Meski ada ‘kedekatan’ antara Soeharto dan industri otomotif Jepang, tak ada bukti intervensi industri dalam memengaruhi kebijakan transportasi publik. 

Padahal pada periode 1973/1974 dan 1978/1979, Indonesia saat itu merupakan negara eksportir minyak, mendapatkan banyak uang dari oil boom atau kenaikan harga minyak.

Momen itu disebut sebagai kesempatan membangun infrastruktur termasuk sistem transportasi publik yang terintegrasi di Jakarta.  

“Bukan karena ada intervensi, hanya saja pada masa Orde Baru tidak ada orang atau sosok yang berpikir jauh ke depan untuk membangun sistem transportasi publik yang terintegrasi,” kata Darmaningtyas.

Menurut Darmaningtyas, industri otomotif Jepang hanya menangguk keuntungan dari situasi yang ada.

“Ketiadaan sistem transportasi publik membuat orang-orang yang ekonominya meningkat memilih membeli kendaraan,” kata dia.
Data Dinas Perhubungan DKI Jakarta menunjukkan, saat ini ada sekitar 25,7 juta perjalanan setiap hari di Jabodetabek. Dari jumlah itu, sebanyak 19,9 juta perjalanan atau 74,7 persen menggunakan kendaraan pribadi. Sisanya sebanyak 25,3 persen menggunakan kendaraan umum.

Banyaknya jumlah kendaraan pribadi juga terekam Direktorat Lalu Lintas Polda Metro Jaya. Sepanjang 2014, jumlah kendaraan di Jakarta sebanyak 17,5 juta. Dari jumlah itu, sebagian besar adalah kendaraan sepeda motor sebanyak 13,08 juta dan mobil pribadi sebanyak 3,2 juta.

“Pertumbuhan kendaraan sepeda motor selama lima tahun 10,54 persen per tahun, sedangkan mobil pribadi 8,75 persen,” bunyi laporan BPS.

Pameran otomotif selalu dipenuhi calon pembeli mobil baru. (CNN Indonesia/Andry Novelino)
Ketua Umum Gabungan Industri Kendaraan Bermotor Indonesia (Gaikindo) Yohannes Nangoi enggan disalahkan soal kemacetan yang ada di Jakarta dan wilayah Jabodetabek.

"Kemacetan memang karena kendaraan yang dibuat oleh produsen mobil dan motor. Tapi apakah kami mau melarang orang untuk mengeluarkan uang halalnya demi membeli kendaraan? Itu tidak bisa dicegah seiring pertumbuhan ekonomi," kata Yohannes kepada CNNIndonesia.com.
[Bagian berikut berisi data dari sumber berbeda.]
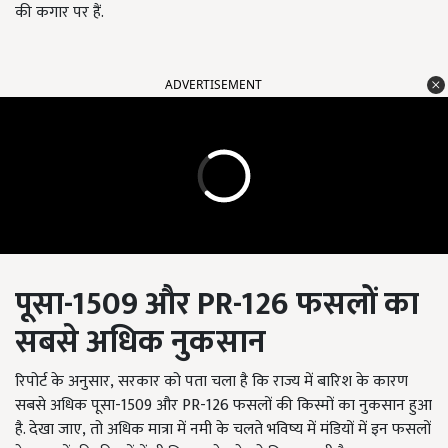
की कगार पर हैं.
ADVERTISEMENT
पूसा
-1509
और
PR-126
फसलों का
सबसे अधिक नुकसान
रिपोर्ट के अनुसार, सरकार को पता चला है कि राज्य में बारिश के कारण
सबसे अधिक पूसा-1509 और PR-126 फसलों की किस्मों का नुकसान हुआ
है. देखा जाए, तो अधिक मात्रा में नमी के चलते भविष्य में मंडियों में इन फसलों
Ia menganalogikan kemacetan Jabodetabek dengan ponsel yang terkait dengan penyedia jaringan. Saat jaringan komunikasi ponsel tersendat, ujar Yohannes, maka tak etis menyalahkan produsen ponsel.

"Kalau saya ditelepon dan tidak bisa dihubungi, siapa yang salah? Masak pembuat ponsel yang salah? Yang (seharusnya) disalahkan adalah provider," kata Yohannes.
Ketua Dewan Transportasi Kota Jakarta Ellen Tangkudung mengatakan, ke depannya pemerintah merencanakan perbaikan sistem transportasi massal dan pembatasan kendaraan bermotor.

Bentuk pembatasan kendaraan bermotor di jalanan Jakarta telah diterapkan melalui sistem ganjil genap dan rencana pemberlakuan elektronic road pricing (ERP).

Meski akan diterapkan pembatasan kendaraan, Gaikindo melihat hal itu tidak otomatis berdampak pada penurunan penjualan kendaraan pribadi. Hingga Agustus 2016, penjualan mobil menembus 600 ribu unit dan akhir tahun nanti ditarget 1,05 juta unit.

Menurut peneliti Instran, Deddy Herlambang, persoalan kepemilikan kendaraan merupakan permasalahan pola pikir atau mindset. Dia mencontohkan, orang-orang Hong Kong yang tingkat ekonominya tinggi, hampir 92 persen tetap memilih transportasi publik.

“Masyarakat di sini masih menganggap kendaraan pribadi sebagai simbol kekayaan, berbeda dengan negara-negara maju,” kata Deddy.

Selain perbaikan sistem transportasi massal, persoalan kemacetan di Jakarta tak akan pernah selesai tanpa ada perubahan pola pikir masyarakatnya.